Я прижимаюсь к ее теплым ладоням, пахнущим кислым хлебом, и плачу навзрыд, не в силах сказать ни слова. Она приносит мне воды. Я пью, а вода ручейками льется мне на грудь, и жестяная кружка стучит о зубы. Наконец я успокаиваюсь и рассказываю ей все. Я рассказываю, а она слушает и гладит меня по голове. Как когда-то, тысячу лет тому назад, в Минске. Маленькая, сгорбленная, совсем поседевшая за эти несколько месяцев, что мы живем здесь. На ней грязный ватник и теплый платок, из-под которого выбивается седая прядка, а морщины у глаз стали широкими, и почти совсем не видно поджатых, высохших губ.
— Да это померещилось тебе, соколик ты мой, — ласково говорит она и смотрит на меня большими глазами, из которых так и брызжут тоска и страх. — Приснилось это все тебе, глупенький. Ну кто это сейчас людей убивает? Дядя Петя — он добрый, он хороший, ты его, как родного отца, почитать должен. Кормит он тебя, поит, святого человека того обещался привести, который чудеса-то творит. Глядишь, и вылечит он тебя.

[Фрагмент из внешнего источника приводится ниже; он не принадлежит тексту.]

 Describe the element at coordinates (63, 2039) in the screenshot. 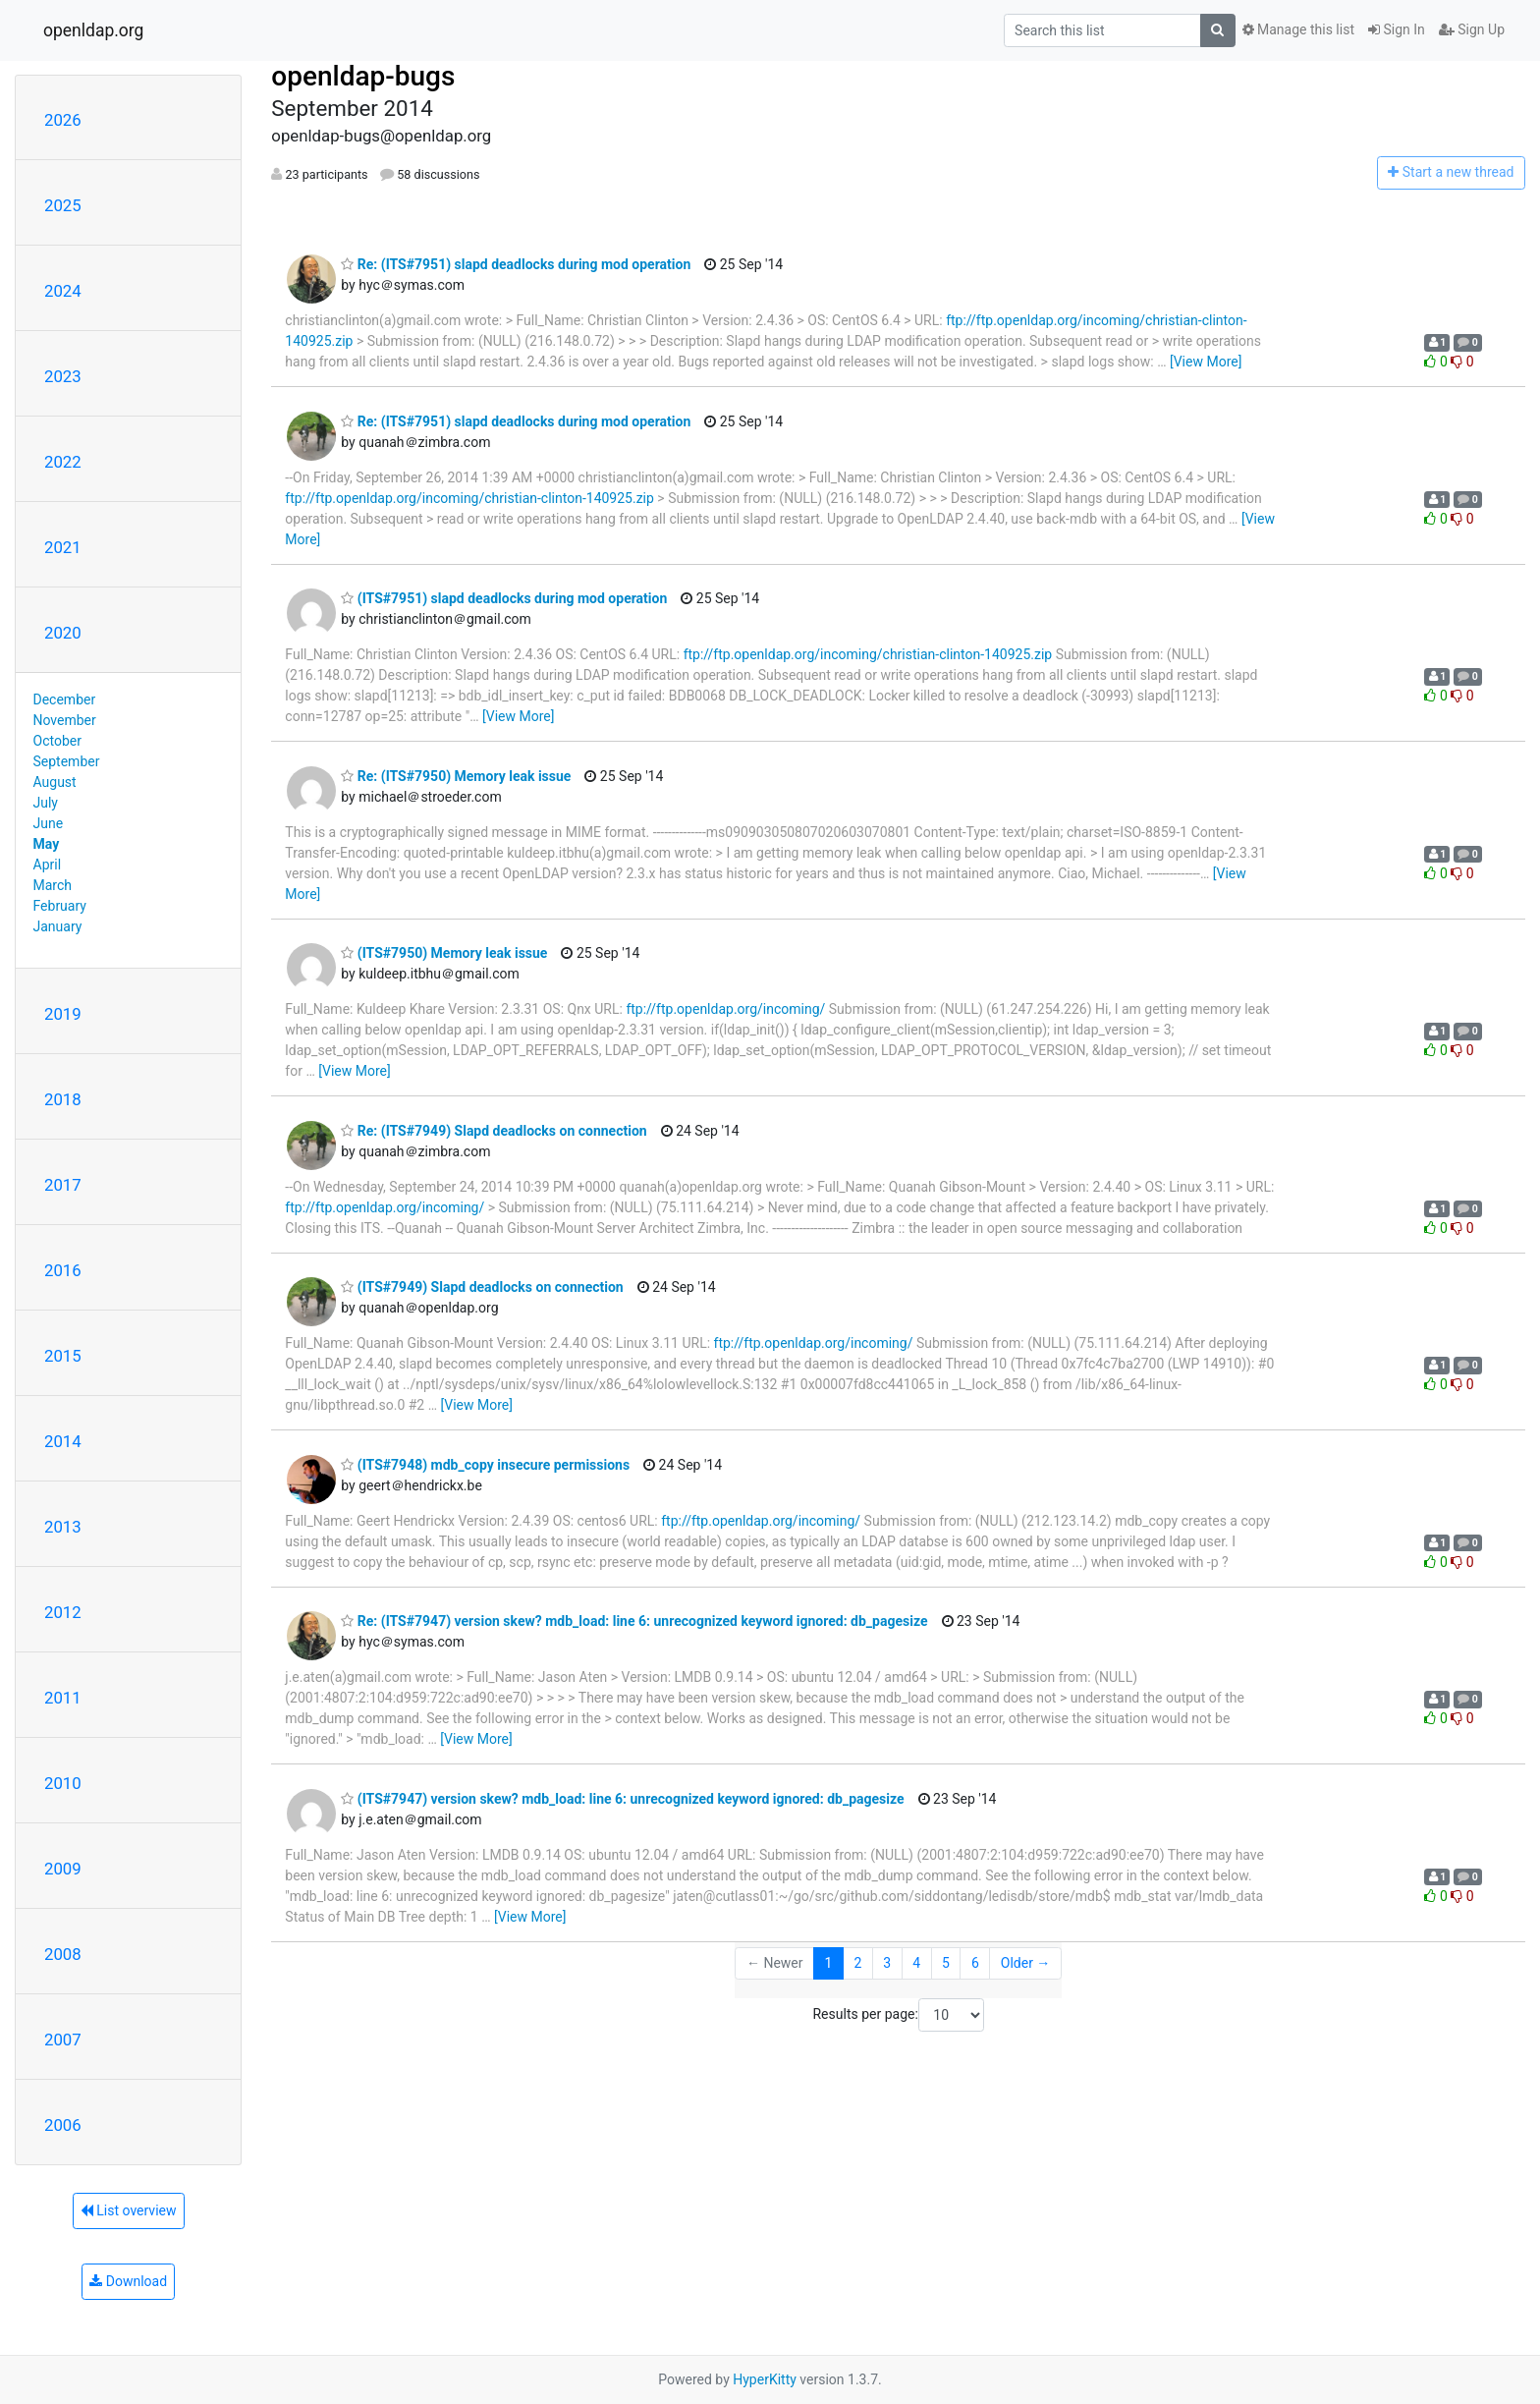 I see `2007` at that location.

— Вылечит? — отчаянно кричу я. — Не вылечит, а убьет. И тебя убьет! Всех!
Мама глубоко вздыхает и бессильно опускает руки на колени. И я прижимаюсь к ним, целую их и, задыхаясь, бормочу:
— Мамочка, родненькая, увези меня отсюда. Слышишь? Ничего не приснилось мне, своими ушами слышал. Миленькая, увези…

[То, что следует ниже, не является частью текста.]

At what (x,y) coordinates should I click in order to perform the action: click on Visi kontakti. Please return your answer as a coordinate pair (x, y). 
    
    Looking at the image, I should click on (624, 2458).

Но она выдергивает руки и вытирает рукавом щеки! Лицо у нее становится вытянутым и злым, под набрякшими веками гаснут глаза.
— Не блажи, Сашка, слышишь, не блажи, — сухо говорит она. — Четырнадцать ведь тебе уже, не к лицу, такому большому парню мать изводить-то. И так уж извелась я, дальше некуда. А с Петром Иванычем я поговорю насчет твоих страхов. Пусть он тебя сам успокоит.
Она выходит и возвращается с завтраком. Я отворачиваюсь к стене и глухо, надсадно плачу. И тогда она наклоняется надо мной и тоскливо говорит:
— Эх, Сашка, Сашка, завязала я свою бабскую долю в тугой узелок. И порвать бы его рада, да мочи нет. Моченьки у меня, сынок мой дорогой, нету. Поломанная я вся, ничего от меня не осталось. Тень одна, да и той уже недолго землю топтать.
И, пошатываясь, спотыкаясь, выходит из комнаты.
— Мама! — кричу я ей вслед, но она не оборачивается.
Постепенно я начинаю успокаиваться. Утренний разговор мне самому кажется просто страшным сном. Но как же свистящий самовар? Мама ведь только что вынесла его на кухню. И блюдечко вынесла, из которого старик чай прихлебывал. Нет, не сон, не сон это! Мама ничего не соображает. Не зря дядя Петя сказал, что из нее веревки можно вить. Совсем она запуталась, и помощи мне от нее ждать нечего.
Я подтягиваюсь к подоконнику и опять изо всех сил кричу в окно:
— Люди, где вы! Помогите, люди!
Кричу, пока голос у меня не начинает сипеть, как наш самовар. И — ни души. Неужели на всем, земном шаре не найдется людей, которые услышат меня и выручат из этой страшной беды? Наверно, нет. Наш дом стоит на отшибе, у самого леса, и дорога обходит его стороной. Да и нет на ней никого, на этой дороге. Только ветер подтирает лужи клочьями грязной соломы.